## WORK ITEM:
Whenever a line below holds the word "Hubs", count it; then give the total and nothing else.

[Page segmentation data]
****

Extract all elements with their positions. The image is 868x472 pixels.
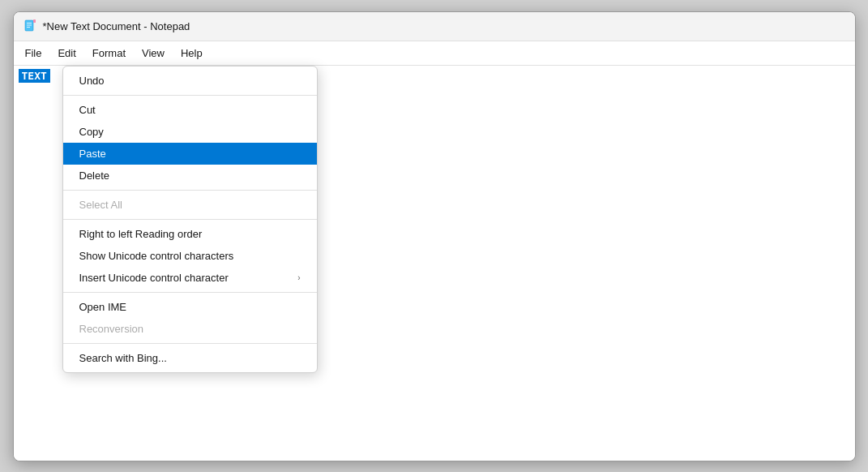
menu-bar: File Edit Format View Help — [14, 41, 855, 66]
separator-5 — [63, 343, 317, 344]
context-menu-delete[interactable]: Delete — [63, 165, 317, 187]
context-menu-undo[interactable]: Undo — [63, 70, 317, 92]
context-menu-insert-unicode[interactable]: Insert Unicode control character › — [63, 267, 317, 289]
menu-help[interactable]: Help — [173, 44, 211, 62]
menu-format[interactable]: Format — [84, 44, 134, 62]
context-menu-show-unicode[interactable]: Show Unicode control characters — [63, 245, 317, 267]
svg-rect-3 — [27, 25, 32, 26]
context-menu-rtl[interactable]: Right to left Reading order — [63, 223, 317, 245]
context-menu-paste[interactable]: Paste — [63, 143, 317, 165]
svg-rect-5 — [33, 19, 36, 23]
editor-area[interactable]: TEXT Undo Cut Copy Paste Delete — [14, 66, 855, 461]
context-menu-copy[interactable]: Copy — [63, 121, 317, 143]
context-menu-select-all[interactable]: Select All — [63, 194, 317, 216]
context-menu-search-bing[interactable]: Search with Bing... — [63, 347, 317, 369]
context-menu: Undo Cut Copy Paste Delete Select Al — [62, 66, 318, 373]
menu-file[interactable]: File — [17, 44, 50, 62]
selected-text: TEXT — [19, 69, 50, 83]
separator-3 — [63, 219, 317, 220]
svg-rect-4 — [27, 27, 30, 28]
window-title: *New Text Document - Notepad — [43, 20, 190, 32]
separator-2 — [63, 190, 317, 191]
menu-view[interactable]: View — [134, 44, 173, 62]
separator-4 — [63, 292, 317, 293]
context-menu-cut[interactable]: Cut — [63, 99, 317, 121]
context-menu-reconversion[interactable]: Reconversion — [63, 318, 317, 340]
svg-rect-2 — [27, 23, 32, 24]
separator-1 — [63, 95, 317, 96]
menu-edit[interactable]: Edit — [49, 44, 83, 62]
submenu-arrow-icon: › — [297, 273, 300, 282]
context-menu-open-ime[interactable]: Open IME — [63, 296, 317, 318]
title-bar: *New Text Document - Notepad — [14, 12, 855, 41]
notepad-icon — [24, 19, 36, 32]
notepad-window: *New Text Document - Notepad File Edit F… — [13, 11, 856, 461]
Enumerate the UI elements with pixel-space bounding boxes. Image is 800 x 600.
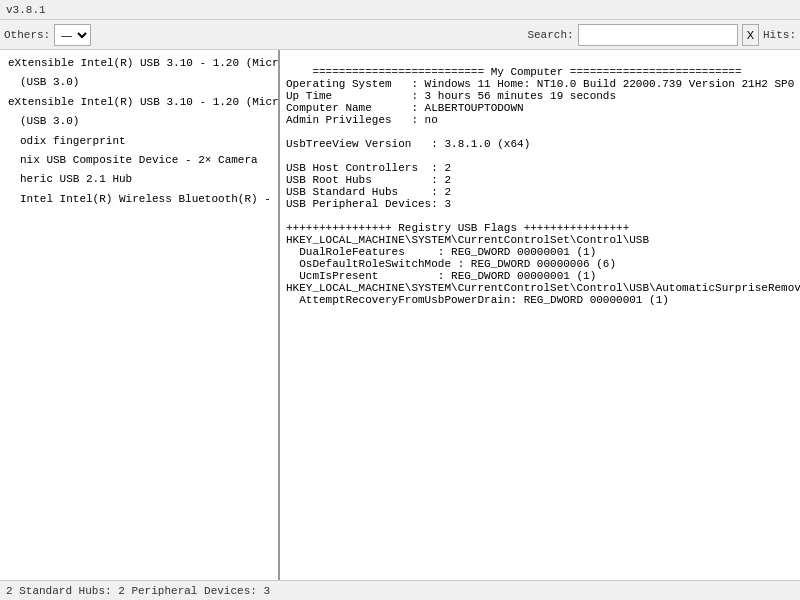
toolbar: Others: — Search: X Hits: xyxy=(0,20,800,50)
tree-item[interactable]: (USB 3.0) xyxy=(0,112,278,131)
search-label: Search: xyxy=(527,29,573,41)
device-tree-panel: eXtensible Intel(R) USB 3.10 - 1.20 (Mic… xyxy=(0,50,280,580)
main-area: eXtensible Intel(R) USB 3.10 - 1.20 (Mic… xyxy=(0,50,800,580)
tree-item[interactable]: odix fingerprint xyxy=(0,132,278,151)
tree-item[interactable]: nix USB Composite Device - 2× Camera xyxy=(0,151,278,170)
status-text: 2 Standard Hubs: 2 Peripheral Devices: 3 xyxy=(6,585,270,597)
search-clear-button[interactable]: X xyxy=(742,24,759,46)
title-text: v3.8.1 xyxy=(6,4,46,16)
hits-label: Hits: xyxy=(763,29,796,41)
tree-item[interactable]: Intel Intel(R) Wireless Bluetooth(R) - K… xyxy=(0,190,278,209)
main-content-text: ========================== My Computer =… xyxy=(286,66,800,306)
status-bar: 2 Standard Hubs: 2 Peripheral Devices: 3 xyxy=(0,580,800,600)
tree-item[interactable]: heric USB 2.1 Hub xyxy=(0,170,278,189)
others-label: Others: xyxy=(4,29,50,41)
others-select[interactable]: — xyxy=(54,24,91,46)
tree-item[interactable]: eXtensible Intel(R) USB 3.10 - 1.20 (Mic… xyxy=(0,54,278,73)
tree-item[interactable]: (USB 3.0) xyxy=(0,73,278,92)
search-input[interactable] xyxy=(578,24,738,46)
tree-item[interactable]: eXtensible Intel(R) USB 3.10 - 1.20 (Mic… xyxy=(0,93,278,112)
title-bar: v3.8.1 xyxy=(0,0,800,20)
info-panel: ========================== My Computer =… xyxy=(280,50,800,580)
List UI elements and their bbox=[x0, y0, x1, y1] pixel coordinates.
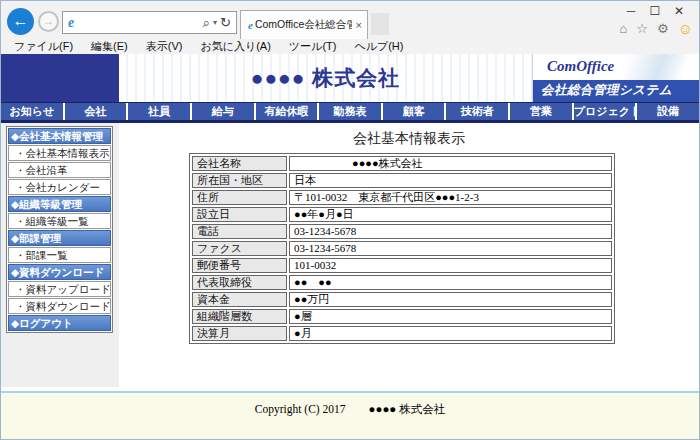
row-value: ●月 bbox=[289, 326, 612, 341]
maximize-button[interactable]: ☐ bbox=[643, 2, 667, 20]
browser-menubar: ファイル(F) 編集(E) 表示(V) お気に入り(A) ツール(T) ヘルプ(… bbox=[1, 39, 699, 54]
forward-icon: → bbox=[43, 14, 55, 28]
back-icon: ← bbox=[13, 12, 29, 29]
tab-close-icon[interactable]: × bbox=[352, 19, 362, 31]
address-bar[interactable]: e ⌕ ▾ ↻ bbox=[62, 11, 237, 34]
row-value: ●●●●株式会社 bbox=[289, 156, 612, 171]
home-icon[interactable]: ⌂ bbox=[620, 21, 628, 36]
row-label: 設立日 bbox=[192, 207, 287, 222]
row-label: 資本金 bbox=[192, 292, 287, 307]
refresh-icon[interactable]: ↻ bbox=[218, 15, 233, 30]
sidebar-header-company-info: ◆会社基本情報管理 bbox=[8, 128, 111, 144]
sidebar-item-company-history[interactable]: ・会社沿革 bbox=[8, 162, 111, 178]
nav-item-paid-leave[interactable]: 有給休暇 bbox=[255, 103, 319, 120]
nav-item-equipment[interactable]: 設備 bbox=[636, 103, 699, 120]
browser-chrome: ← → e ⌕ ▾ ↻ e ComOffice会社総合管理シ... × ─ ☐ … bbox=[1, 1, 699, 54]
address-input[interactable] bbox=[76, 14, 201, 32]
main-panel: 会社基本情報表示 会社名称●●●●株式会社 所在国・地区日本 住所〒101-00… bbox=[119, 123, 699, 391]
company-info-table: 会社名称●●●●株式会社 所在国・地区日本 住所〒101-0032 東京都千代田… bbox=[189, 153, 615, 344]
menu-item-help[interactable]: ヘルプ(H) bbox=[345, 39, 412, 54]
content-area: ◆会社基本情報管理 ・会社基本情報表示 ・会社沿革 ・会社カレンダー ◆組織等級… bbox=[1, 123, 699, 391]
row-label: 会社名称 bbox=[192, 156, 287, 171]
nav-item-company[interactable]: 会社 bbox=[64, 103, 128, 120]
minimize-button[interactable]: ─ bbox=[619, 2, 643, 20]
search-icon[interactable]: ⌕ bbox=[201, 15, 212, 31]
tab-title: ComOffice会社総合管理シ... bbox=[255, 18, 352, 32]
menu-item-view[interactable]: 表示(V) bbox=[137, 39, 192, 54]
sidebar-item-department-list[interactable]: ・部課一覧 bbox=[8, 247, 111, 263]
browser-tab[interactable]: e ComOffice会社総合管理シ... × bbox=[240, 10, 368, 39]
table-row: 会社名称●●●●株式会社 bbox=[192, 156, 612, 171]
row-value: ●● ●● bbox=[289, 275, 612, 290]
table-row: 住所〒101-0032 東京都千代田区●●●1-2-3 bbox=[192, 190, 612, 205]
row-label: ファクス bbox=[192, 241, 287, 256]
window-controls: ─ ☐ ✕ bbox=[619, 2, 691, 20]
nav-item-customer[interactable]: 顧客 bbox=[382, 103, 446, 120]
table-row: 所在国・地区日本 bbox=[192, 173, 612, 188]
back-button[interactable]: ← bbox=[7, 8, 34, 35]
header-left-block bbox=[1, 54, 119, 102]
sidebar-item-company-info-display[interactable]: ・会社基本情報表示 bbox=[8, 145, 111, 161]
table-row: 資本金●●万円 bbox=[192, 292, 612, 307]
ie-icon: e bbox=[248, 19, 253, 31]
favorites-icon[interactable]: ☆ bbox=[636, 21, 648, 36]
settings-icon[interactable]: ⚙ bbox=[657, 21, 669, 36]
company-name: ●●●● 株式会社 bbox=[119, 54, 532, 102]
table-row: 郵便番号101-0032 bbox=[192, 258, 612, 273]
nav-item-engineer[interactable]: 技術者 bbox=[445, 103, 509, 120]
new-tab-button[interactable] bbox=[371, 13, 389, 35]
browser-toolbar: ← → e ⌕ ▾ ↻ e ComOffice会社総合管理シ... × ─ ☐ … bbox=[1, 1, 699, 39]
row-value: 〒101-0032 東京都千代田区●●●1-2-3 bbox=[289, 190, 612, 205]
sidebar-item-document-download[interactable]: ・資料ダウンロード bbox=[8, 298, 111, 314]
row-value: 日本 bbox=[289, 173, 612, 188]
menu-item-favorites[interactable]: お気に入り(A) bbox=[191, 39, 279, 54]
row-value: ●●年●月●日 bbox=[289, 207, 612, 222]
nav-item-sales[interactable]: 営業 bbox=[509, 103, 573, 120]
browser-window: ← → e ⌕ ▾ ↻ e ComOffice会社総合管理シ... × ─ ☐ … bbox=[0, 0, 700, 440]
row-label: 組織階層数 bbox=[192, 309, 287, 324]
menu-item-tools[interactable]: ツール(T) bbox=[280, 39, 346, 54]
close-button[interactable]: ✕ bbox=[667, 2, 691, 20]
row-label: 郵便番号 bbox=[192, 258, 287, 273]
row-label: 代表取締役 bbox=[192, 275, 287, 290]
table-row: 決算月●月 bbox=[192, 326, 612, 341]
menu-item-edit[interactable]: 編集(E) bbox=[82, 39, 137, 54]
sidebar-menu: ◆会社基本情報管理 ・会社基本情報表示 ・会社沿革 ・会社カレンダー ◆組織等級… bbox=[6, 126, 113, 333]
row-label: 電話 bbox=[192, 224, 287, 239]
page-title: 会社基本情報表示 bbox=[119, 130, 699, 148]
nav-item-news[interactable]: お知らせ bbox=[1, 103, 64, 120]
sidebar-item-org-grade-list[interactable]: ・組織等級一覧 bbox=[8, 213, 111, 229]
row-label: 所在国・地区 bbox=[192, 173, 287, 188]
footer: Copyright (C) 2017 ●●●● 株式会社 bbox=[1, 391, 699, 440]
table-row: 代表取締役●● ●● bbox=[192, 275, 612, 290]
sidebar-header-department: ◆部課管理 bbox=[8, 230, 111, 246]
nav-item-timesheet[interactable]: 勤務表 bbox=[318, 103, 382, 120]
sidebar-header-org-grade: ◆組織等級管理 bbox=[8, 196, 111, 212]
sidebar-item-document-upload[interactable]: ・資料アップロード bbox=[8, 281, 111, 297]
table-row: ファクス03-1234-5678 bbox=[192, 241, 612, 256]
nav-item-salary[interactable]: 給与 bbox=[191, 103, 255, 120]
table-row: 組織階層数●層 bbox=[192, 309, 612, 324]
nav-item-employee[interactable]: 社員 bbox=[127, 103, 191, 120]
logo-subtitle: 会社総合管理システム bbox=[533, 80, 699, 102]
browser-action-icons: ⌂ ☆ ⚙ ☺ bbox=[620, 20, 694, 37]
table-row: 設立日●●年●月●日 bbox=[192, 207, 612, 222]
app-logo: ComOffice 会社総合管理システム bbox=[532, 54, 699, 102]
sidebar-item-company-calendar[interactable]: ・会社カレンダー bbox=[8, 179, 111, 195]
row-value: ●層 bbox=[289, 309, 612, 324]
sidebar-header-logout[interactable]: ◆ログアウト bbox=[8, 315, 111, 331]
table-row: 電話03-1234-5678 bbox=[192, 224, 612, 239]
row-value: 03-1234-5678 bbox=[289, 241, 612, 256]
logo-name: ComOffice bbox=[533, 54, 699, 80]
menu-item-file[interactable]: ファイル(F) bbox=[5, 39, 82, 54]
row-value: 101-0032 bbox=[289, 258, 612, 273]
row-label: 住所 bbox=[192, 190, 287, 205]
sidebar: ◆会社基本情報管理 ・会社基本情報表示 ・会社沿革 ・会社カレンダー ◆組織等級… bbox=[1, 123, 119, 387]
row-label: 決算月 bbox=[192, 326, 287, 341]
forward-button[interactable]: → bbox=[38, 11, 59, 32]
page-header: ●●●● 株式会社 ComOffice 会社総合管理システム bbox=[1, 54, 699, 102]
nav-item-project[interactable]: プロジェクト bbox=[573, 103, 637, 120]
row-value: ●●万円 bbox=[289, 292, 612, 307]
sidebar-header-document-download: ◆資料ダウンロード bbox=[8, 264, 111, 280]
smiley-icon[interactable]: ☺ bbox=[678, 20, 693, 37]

****

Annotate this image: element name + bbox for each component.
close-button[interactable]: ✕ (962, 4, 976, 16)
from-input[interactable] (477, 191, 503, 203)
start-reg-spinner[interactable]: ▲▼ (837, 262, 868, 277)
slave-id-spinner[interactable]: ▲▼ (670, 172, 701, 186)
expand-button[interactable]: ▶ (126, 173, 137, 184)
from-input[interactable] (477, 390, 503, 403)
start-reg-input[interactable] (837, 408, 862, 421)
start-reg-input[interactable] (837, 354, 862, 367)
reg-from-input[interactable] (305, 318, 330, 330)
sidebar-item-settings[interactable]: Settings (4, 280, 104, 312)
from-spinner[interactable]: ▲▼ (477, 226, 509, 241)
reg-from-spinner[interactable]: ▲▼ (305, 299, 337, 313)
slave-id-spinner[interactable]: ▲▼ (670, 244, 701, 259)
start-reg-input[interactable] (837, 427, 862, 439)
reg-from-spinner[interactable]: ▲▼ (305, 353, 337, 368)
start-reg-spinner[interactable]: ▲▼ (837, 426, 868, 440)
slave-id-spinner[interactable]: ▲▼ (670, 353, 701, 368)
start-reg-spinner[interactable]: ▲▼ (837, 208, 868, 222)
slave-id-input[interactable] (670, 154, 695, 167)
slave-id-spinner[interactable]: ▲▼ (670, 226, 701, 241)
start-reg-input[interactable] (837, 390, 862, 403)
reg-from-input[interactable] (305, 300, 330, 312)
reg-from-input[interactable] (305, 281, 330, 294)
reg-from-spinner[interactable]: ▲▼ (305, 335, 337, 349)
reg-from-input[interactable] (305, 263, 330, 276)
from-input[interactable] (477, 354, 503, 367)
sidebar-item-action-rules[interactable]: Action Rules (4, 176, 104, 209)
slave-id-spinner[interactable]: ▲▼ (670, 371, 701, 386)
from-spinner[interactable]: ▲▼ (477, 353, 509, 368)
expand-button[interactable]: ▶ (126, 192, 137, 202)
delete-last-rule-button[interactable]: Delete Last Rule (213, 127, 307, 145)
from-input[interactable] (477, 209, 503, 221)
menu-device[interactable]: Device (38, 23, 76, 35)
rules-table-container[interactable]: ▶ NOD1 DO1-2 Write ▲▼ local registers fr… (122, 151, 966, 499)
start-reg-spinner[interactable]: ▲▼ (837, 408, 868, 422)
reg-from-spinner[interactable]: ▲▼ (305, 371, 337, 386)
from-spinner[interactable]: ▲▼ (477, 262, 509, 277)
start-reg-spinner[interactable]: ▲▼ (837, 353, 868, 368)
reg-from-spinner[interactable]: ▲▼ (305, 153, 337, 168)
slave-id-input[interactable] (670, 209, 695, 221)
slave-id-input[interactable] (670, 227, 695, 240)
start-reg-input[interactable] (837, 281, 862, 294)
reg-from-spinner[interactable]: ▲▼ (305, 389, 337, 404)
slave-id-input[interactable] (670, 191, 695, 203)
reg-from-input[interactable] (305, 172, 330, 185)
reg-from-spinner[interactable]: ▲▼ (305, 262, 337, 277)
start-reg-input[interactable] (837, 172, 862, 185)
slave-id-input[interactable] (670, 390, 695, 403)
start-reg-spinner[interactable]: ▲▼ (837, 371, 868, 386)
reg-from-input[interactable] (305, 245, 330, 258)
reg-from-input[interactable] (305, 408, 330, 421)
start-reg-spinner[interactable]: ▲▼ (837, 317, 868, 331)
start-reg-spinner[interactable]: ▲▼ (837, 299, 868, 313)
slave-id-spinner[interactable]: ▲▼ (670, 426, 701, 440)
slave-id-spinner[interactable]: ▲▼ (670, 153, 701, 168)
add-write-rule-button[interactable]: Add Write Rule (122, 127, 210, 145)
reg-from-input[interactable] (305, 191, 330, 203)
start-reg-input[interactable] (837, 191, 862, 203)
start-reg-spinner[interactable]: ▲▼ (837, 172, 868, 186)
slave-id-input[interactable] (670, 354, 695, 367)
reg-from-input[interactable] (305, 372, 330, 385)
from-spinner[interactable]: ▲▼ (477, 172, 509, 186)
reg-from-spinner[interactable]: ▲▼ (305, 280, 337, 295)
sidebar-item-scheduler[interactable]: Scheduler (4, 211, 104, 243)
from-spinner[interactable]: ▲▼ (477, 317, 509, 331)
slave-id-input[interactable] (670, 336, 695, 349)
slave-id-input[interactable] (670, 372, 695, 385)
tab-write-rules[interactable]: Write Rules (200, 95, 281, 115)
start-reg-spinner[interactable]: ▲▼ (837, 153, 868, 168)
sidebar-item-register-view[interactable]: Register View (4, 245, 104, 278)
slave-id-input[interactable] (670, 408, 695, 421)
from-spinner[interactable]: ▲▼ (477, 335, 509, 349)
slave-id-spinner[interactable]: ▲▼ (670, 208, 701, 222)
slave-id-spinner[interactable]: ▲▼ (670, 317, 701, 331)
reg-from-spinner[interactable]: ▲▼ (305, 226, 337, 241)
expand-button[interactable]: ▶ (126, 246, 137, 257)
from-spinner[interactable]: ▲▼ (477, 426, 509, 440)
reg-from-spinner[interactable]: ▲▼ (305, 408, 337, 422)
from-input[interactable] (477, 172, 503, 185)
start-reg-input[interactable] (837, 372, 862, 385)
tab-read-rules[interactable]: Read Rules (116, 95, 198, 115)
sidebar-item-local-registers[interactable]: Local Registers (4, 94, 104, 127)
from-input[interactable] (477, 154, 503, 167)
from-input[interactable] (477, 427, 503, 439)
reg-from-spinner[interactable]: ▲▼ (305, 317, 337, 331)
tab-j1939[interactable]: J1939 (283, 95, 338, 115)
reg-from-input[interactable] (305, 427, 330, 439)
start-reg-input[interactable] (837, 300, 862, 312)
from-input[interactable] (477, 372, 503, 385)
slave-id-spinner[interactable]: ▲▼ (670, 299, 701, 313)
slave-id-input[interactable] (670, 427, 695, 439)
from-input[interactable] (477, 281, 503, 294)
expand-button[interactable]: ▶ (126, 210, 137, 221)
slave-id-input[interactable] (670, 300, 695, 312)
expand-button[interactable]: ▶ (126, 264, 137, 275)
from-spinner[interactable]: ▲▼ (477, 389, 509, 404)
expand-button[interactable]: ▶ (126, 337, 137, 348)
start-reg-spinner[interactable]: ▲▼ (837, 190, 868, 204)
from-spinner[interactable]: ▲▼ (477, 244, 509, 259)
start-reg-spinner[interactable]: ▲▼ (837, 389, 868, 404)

****

## TASK RESULT:
2